“And mine has been given already,” observed the missionary, smiling.

“When was ever any property of your Honourable Company so hallowed?” Mrs. Serle inquired of Mr. Carr, with a smile, as she turned away to avoid seeing the meeting of Rayo and Marana.

“Property is sacred in the eye of God and man,” replied Mr. Carr, gravely.

“So it has been ever agreed between God and man,” said Mrs. Serle. “Therefore, whenever that which is called property is extensively desecrated, the inevitable conclusion is that it is not really property. The time will never come when this island will rise up against Rayo’s cinnamon plantation, even if it should spread, by gradual and honourable increase, to the sea on one side, and to Candy on the other. As long as it prospers by means which interfere with no one’s rights, Rayo’s property will be sacred in the eyes of his country. But the whole island has long risen against your monopoly gardens. There have been not only curses breathed within its shade, and beyond its bounds, but pilfering, and burning, and studious waste.”
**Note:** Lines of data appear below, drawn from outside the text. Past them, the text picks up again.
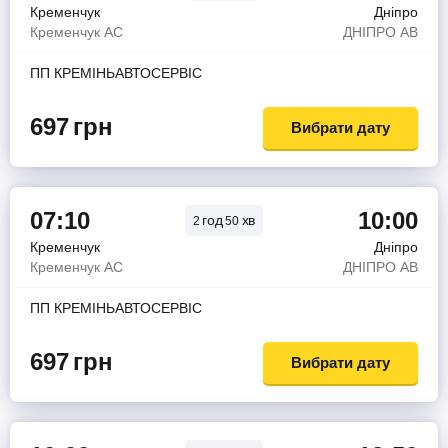
Кременчук
Дніпро
Кременчук АС
ДНIПРО АВ
ПП КРЕМIНЬАВТОСЕРВIС
697
грн
Вибрати дату
07:10
10:00
год
хв
2
50
Кременчук
Дніпро
Кременчук АС
ДНIПРО АВ
ПП КРЕМIНЬАВТОСЕРВIС
697
грн
Вибрати дату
“I think it is a pity, papa,” said Alice, “that the Company did not get a Charmer to charm the great garden at the beginning, and a Catholic priest to give it a blessing, and then it would have been as safe as Rayo’s is to be.”

“Nonsense, my dear,” was Mr. Carr’s reply. He was full of trouble at the responsibility which would fall upon him if the opening of the cinnamon trade should prove a disaster.

“The same charm and blessing will not suit, I believe, Alice,” replied Mrs. Serle. “The charm is, in fact, against hopeless poverty and its attendant miseries,—a lot which the Honourable Company has never had to fear. The blessing is, in fact, on the exchange of fraud and hypocrisy—the vices which spring from oppression,—for honesty,—the virtue which grows up where labour is left free to find its recompense. The Honourable Company——”

“Has never found its recompense, in this instance, I am sure,” said Mr. Carr. “We are heartily tired of our bargain; and not all that we have obtained from Government, from time to time, to compensate for fluctuations, has prevented our losing very seriously from our cinnamon trade. We have been thoroughly disappointed in our markets, and cannot open any fresh ones. I hope now——”

“O, yes! You will do well enough now, if you will manage your concerns as economically as private traders, and put yourselves on equal terms with the people of the country. There can be no lack of a market when it is once known that every one may sell and every one buy that which every body likes.”

“I believe so; and that there will henceforth be no such considerable fluctuations as there have been while there were fewer parties interested in checking and balancing each other. Still,—convinced as I am that we have done wisely in abolishing this monopoly,—I cannot but feel it to be a serious thing to witness so vigorous a preparation for supplying the new demand.”